*Work request*
From the data below, please reproduce exactly everything from the line that contains "di Stati e istituzioni" down to the line that contains "Más títulos", with both ends included.

------ Records for this task ------

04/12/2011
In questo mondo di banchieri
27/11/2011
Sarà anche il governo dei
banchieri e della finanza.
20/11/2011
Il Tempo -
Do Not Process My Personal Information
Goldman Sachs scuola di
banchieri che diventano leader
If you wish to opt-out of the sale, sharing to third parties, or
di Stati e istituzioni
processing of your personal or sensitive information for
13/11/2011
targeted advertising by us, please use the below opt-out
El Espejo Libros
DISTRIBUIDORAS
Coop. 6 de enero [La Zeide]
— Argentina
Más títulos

------
------ Records for this task ------

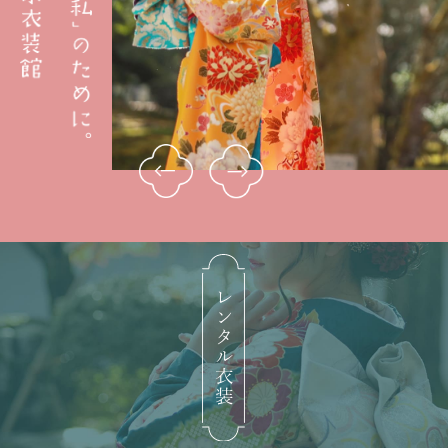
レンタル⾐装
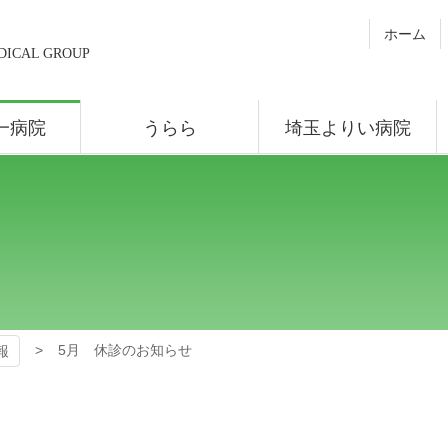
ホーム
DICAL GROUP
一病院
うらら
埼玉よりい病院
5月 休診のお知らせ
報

------
------ Records for this task ------

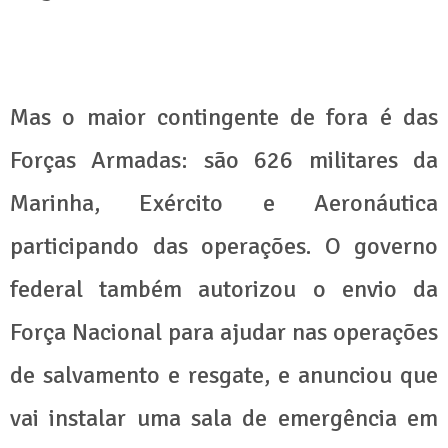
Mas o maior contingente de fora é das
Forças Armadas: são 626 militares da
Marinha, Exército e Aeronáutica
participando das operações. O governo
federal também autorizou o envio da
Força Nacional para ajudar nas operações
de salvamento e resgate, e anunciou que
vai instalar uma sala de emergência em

------

*Exercise result*
di Stati e istituzioni
processing of your personal or sensitive information for
13/11/2011
targeted advertising by us, please use the below opt-out
El Espejo Libros
DISTRIBUIDORAS
Coop. 6 de enero [La Zeide]
— Argentina
Más títulos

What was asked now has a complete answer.